I asked Muddy if she wanted to go for a walk. I had never thought I would feel safe enough in a slum to take a romantic night walk with the woman I loved. We walked until we came to the cantina. Opposite, a woman had set up a small table from which she was selling all sorts of things, cigarettes and matches, potato chips, pens and beaded chains and rings like the ones I had brought with me from Kenya. We went over to her. I gave her five dollars and pointed at Muddy, and she piled bracelets and necklaces on Muddy’s wrists and around her neck. The woman tried to give me change, but I refused it.
Right there, I went down on my knees in the wet nasty mud, and in front of this woman and her makeshift shop, and with Muddy asking me if I was okay, I proposed with the ten rings from Hammer … sliding each one of them onto her ten fingers—and she laughing at their flimsiness.
“Yes,” she said. “Yes, I will marry you. Ishmael, I would marry you ten times over—you didn’t even have to ask.”
She pulled me up.
“Of all the places, Ishmael—a fucking slum in Mexico?” she said, more to herself than to me. It just made sense—I didn’t know why, but it did. I marveled at how beautiful she looked—it was as if I was seeing her again after a long time, I told her.
“With this background, any woman would look beautiful,” she said.
The trinket seller took both our hands, led us to the cantina, and loudly called for drinks. She was saying something and the schoolteacher translated for us,
“She is saying—A drink for that woman—she needs to be drunk where she is going.”
When the waiter came over, the woman pointed at me, indicating that I would pay for the drinks she had just bought Muddy and me. I did, and we made our escape back to Julio’s.
At about 5:00 a.m. there was urgent knocking on the door. I opened it cautiously. It was one of Julio’s men and, after getting dressed and wondering if anyone ever slept in this slum, we followed him to one of the drug-processing houses. The employees, still naked, were running out. We rushed in to find, amid the still-to-be-processed cocaine, the English teacher, our translator, tied face up on one of the worktables—naked and roughed up. He was shouting something in Spanish but on seeing us, he quieted down, his chest heaving in and out, hand and leg muscles quivering from the adrenaline coursing through him. And then, in a gesture that I thought was cruel, asked the teacher to tell us what was going on.
“They came for me at the cantina—they say I am an informant and that I told the police that Julio would be picking you up from the airport. They say I am the only one who had the information.

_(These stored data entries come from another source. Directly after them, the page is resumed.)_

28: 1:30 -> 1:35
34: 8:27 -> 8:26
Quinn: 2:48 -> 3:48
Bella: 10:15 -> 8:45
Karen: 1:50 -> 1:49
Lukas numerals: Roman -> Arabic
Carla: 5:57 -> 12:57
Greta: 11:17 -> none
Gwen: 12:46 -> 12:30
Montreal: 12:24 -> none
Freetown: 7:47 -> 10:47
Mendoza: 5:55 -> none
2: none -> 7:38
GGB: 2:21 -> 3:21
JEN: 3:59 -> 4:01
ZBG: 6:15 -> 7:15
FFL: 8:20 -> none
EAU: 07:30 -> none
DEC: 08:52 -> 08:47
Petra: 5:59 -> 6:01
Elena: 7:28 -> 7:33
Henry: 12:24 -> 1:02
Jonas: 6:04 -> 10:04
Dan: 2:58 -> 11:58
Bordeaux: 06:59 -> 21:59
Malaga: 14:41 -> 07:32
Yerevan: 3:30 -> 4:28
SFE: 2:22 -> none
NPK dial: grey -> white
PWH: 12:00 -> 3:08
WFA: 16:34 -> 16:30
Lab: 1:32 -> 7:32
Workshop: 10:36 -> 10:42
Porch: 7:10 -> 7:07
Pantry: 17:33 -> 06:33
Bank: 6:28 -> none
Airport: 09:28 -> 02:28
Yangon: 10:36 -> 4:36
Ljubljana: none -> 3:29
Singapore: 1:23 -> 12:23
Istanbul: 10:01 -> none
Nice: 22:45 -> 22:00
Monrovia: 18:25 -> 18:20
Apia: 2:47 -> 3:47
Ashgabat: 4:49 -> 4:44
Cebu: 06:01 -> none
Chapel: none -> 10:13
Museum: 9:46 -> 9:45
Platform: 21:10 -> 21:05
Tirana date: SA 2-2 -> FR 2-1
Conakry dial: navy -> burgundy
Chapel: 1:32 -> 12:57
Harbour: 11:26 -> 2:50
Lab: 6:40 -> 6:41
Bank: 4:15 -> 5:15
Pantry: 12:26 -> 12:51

They say they have more evidence but they will not show it to me. They say my life depends on my telling them who I really am. If I lie they kill me, if I tell the truth, they let me live,” he explained.
Julio pulled us aside. “I need to know what he knows, and I need to know who else he has talked to,” he told us.
“But how do you know it’s him? Shit, torture, fear, duress—you get unreliable information,” I said to Julio, thinking back to Sahara’s logic.
“I found him like this—my men roughed him up and naturally I do not want to undermine their authority. But know that here in Mexico, everyone talks,” he explained.
“What are you trying to achieve exactly?” Muddy asked him.
“Your lives in Mexico and across the border depend on no one knowing who you are—you get that, my friends? This is for your own good, your own safety—my own as well. You can stay here in this room or you can go back to the cantina and hope that we are still driving to the border tomorrow morning,” Julio said, trying to hold in his anger.
We decided to stay.
“How long have we worked together?” he asked the teacher.
“Five years, almost five years,” the teacher answered, translating both question and answer.
“In those five years, you have come to know me very well?” Julio asked.
“Yes, and you have really looked out for me,” he answered regretfully.
“Órale, hermano, I want you to take those five years of knowing me and hold them close to your heart. Answer me one question, do you think you are lying on this table because of mere suspicion?” he asked.
“No, but I am telling …” the teacher started to say.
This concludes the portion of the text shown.